Foreign Missions Spotlight Interview with Kara Dibble — Part 1
By William D. Turner
Kara Dibble graduated from Indiana Bible College in 2018, followed by an additional year in the IBC Advanced Leadership program. She has served for the past two years as an Associate in Missions (AIM) missionary in Scotland, where she began as an instructor at Harvest Bible College in Glasgow under the leadership of Robert and Jerolyn Kelley. She was a key to the missionary team’s adjustment to online learning during the national pandemic lockdown, and shifted to the position of academic dean for the college while assisting a new church plant in a nearby city. Kara returns to Indianapolis and IBC in July to assume the position of Business Office Secretary.
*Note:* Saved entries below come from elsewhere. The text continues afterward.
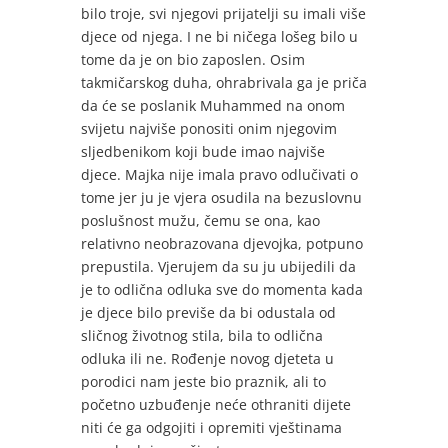
bilo troje, svi njegovi prijatelji su imali više
djece od njega. I ne bi ničega lošeg bilo u
tome da je on bio zaposlen. Osim
takmičarskog duha, ohrabrivala ga je priča
da će se poslanik Muhammed na onom
svijetu najviše ponositi onim njegovim
sljedbenikom koji bude imao najviše
djece. Majka nije imala pravo odlučivati o
tome jer ju je vjera osudila na bezuslovnu
poslušnost mužu, čemu se ona, kao
relativno neobrazovana djevojka, potpuno
prepustila. Vjerujem da su ju ubijedili da
je to odlična odluka sve do momenta kada
je djece bilo previše da bi odustala od
sličnog životnog stila, bila to odlična
odluka ili ne. Rođenje novog djeteta u
porodici nam jeste bio praznik, ali to
početno uzbuđenje neće othraniti dijete
niti će ga odgojiti i opremiti vještinama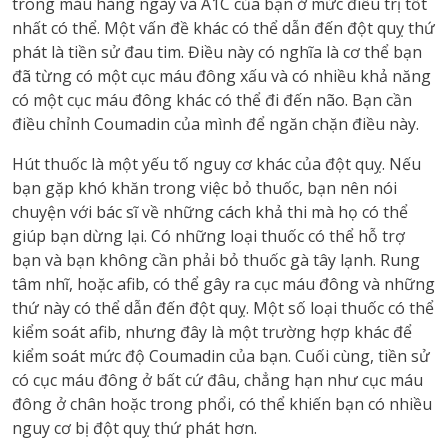
trong máu hàng ngày và A1C của bạn ở mức điều trị tốt
nhất có thể. Một vấn đề khác có thể dẫn đến đột quỵ thứ
phát là tiền sử đau tim. Điều này có nghĩa là cơ thể bạn
đã từng có một cục máu đông xấu và có nhiều khả năng
có một cục máu đông khác có thể đi đến não. Bạn cần
điều chỉnh Coumadin của mình để ngăn chặn điều này.
Hút thuốc là một yếu tố nguy cơ khác của đột quỵ. Nếu
bạn gặp khó khăn trong việc bỏ thuốc, bạn nên nói
chuyện với bác sĩ về những cách khả thi mà họ có thể
giúp bạn dừng lại. Có những loại thuốc có thể hỗ trợ
bạn và bạn không cần phải bỏ thuốc gà tây lạnh. Rung
tâm nhĩ, hoặc afib, có thể gây ra cục máu đông và những
thứ này có thể dẫn đến đột quỵ. Một số loại thuốc có thể
kiểm soát afib, nhưng đây là một trường hợp khác để
kiểm soát mức độ Coumadin của bạn. Cuối cùng, tiền sử
có cục máu đông ở bất cứ đâu, chẳng hạn như cục máu
đông ở chân hoặc trong phổi, có thể khiến bạn có nhiều
nguy cơ bị đột quỵ thứ phát hơn.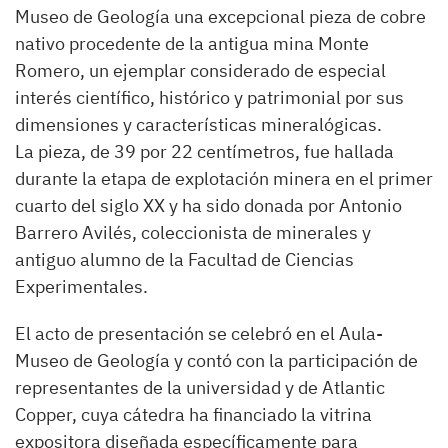
Museo de Geología una excepcional pieza de cobre
nativo procedente de la antigua mina Monte
Romero, un ejemplar considerado de especial
interés científico, histórico y patrimonial por sus
dimensiones y características mineralógicas.
La pieza, de 39 por 22 centímetros, fue hallada
durante la etapa de explotación minera en el primer
cuarto del siglo XX y ha sido donada por Antonio
Barrero Avilés, coleccionista de minerales y
antiguo alumno de la Facultad de Ciencias
Experimentales.
El acto de presentación se celebró en el Aula-
Museo de Geología y contó con la participación de
representantes de la universidad y de Atlantic
Copper, cuya cátedra ha financiado la vitrina
expositora diseñada específicamente para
A Family History Of Missions
In personal terms, Global Missions involvement was not a surprising choice for Kara. Her grandparents, Robert and Belinda Filkins, were UPCI missionaries to Switzerland, Ivory Coast in West Africa, and France. An uncle and aunt, Dale and Maleah Pace, were AIMers to Ivory Coast. Another uncle and aunt, David and Kelly Dibble, are regional missionary evangelists in the Pacific and missionaries to Micronesia. Her first direct exposure to Global Missions was as a nine-year-old with her parents on a church missions trip to Guatemala. Her pastor and father, Thomas Dibble of Waterbury, Connecticut, had led a team from her home church to construct a local Guatemalan church. Kara returned with them for the construction of Sunday school classrooms. The experience left a distinct impression on Kara’s mind and heart.
“I remember being so in awe that people would walk a whole day just to get to church, which was also all day,” she said, “and then walk all the way back home. I remember thinking, ‘There’s just not enough churches.’ We got to tour the Bible school and see the rooms that many in our group had helped build on the last trip they came on. But this time, we got to help build Sunday school rooms, and to me, that was special because it meant that kids just like me could have their own room to come and hear a lesson about who Jesus is.”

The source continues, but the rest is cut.